Operating Systems: Three Easy Pieces, Remzi Arpaci-Dusseau, Andrea Arpaci-Dusseau, November, 2023 (Version 1.10) http://pages.cs.wisc.edu/~remzi/OSTEP/

Complementing references:

Operating System Concepts. A. Silberschatz, et al, 10th Edition, 2018

Modern Operating Systems, 4th Ed, A. Tanenbaum, H. Bos, Pearson, 2014 

C tutorials (examples):

https://www.geeksforgeeks.org/c-programming-language/
https://www.w3schools.com/c/
https://www.programiz.com/c-programming/

Teaching method

The lectures present the main topics and discuss the most relevant questions. Students should, preferably before class, study the recommended bibliography.

Lab sessions are intended to enable the student to i) develop applications that use system calls in a controlled environment (virtual machines) where administration privileges are sometimes required and ii) use monitoring tools that require such elevated privileges.

Evaluation method

The assessment process has two components.

Theoretical component

2 mid-term tests or 1 final exam

CompT = (T1+T2)/2   or   CompT = Exam

In the evaluations the student can only use for consultation, a handwritten A4 page.

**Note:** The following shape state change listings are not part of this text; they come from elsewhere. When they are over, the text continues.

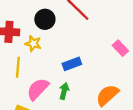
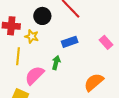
blue rectangle: (72, 64) -> (70, 42), moved
green arrow: (64, 91) -> (56, 63), moved

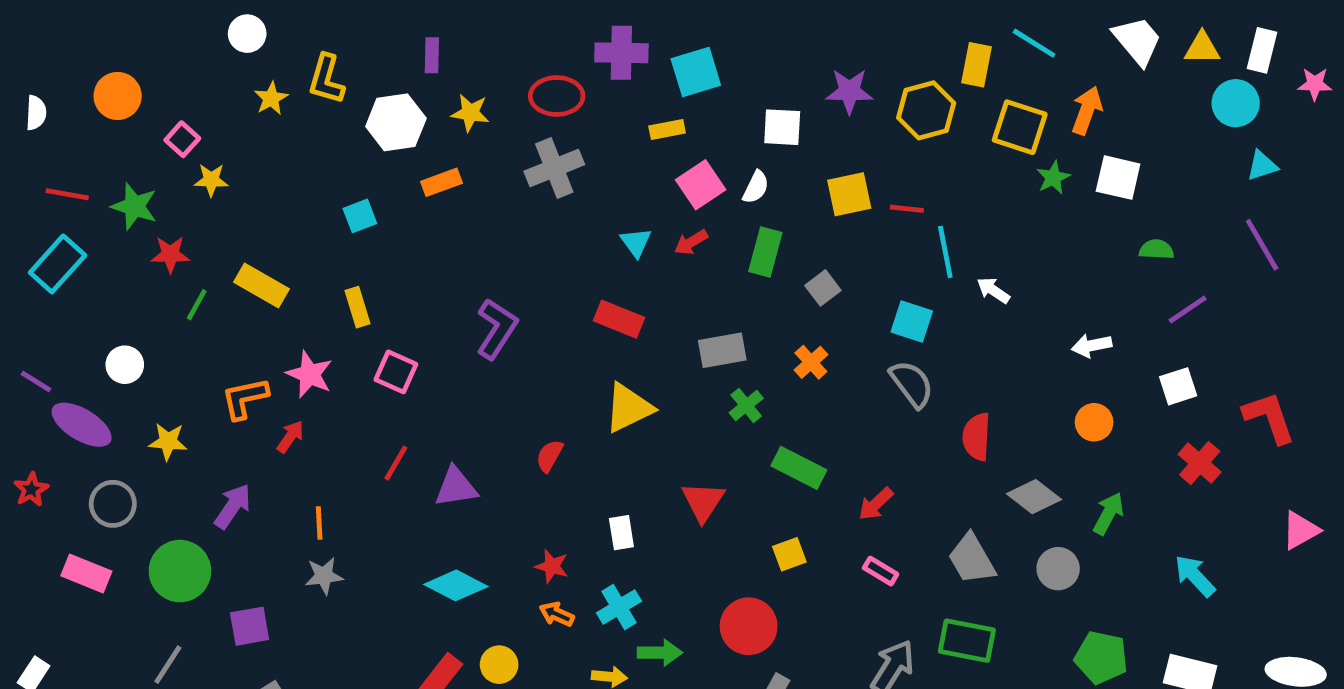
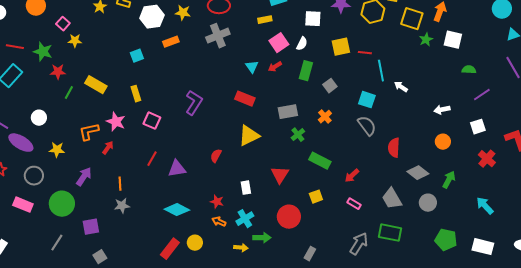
red circle: (749, 626) -> (289, 217), moved

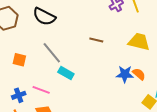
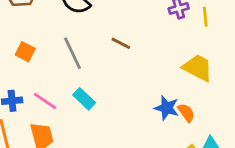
brown line: (96, 40) -> (121, 43), moved
cyan rectangle: (66, 73) -> (84, 99), moved

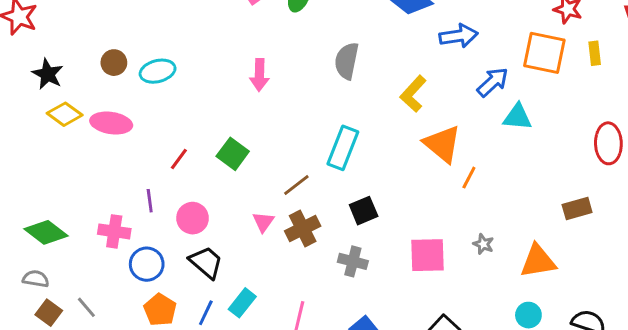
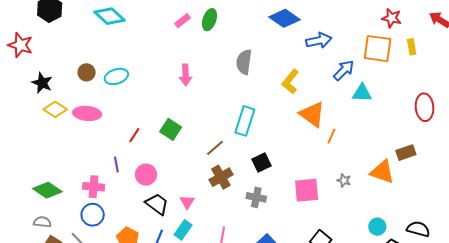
pink triangle: (263, 222) -> (187, 202), moved
orange triangle: (538, 261) -> (382, 172), moved, turned 32
blue circle: (147, 264) -> (93, 215), moved

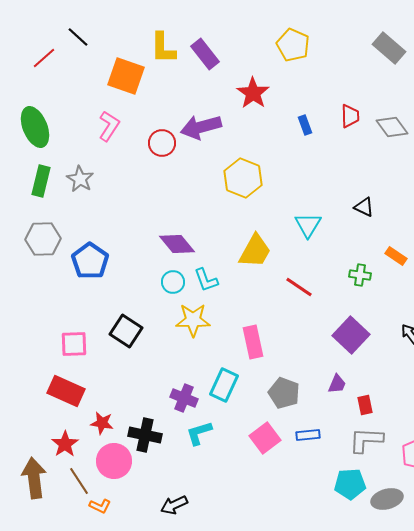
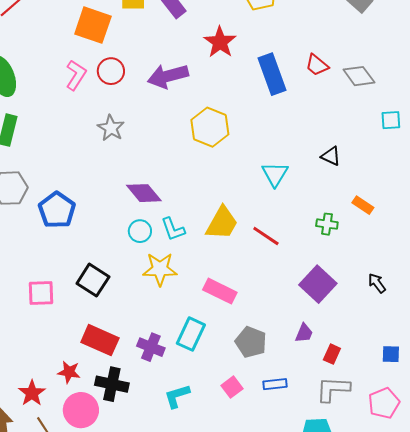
red trapezoid: (350, 116) -> (317, 65), turned 130
blue rectangle: (305, 125) -> (272, 74), size x2.0
red circle: (162, 143) -> (111, 71), moved
gray star: (80, 179) -> (111, 128), moved
yellow trapezoid: (255, 251) -> (222, 223), moved
pink rectangle: (253, 342) -> (220, 291), turned -52
red rectangle: (66, 391) -> (100, 340), moved
red rectangle: (365, 405) -> (332, 354), turned 36
cyan L-shape: (199, 433) -> (177, 396), moved
pink square: (265, 438) -> (232, 387), size x0.7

Laboratory Component (a.k.a. “Practice”)

3 small individual homworks (NTP1,2,3); 1 mini-project (NP) in groups of 2 students

CompL = 0.35*(NTP1+NTP2+NTP3)/3 + 0.65*NP

The Laboratory evaluation confirms the Frequency (admission to the evaluation). To obtain frequency: CompL ≥ 9.0

Note: Students with Frequency achieved in the previous two academic years are exempt from the laboratory evaluation, will be used the grade they obtained in this component at that time. There is no need to sign to a practical class, but you can attend any class if a seat is available at that time.

Note well: the delivery of a work to be evaluated corresponds to abdicating (i.e., losing) the previous Frequency.

Final grade (after obtaining frequency)

A minimum grade of 9.0 in CompT is needed.

if compT < 9.0, then   NF = round(compT);

else   NF = round(0.8*CompT + 0.2*CompL).

Each intermediate grade (i.e., NTP1,2,3, NP, T1, T2, Exam, CompT and CompL) is rounded to one decimal place.

Naturally, a student is approved if they meet the minimum grades for each component and NF ≥ 10

Subject matter

1. Introduction to operating systems (OS): System services: file and process as the main abstractions, system calls.

2. CPU management: support of process abstraction by the OS; lightweight processes: CPU scheduling algorithms.

3. Memory management: process address space; transformation of virtual addresses into real addresses using pages; virtual memory using pagination; page replacement algorithms.

4. Concurrent programming: fundamentals, communication and synchronization in shared memory and distributed memory. Lightweight Processes - pthreads API.

5. Input / output files and devices: file system organization and operations; characteristics of devices that support file systems; file system consistency. Management of input / output devices. Structure of a device driver.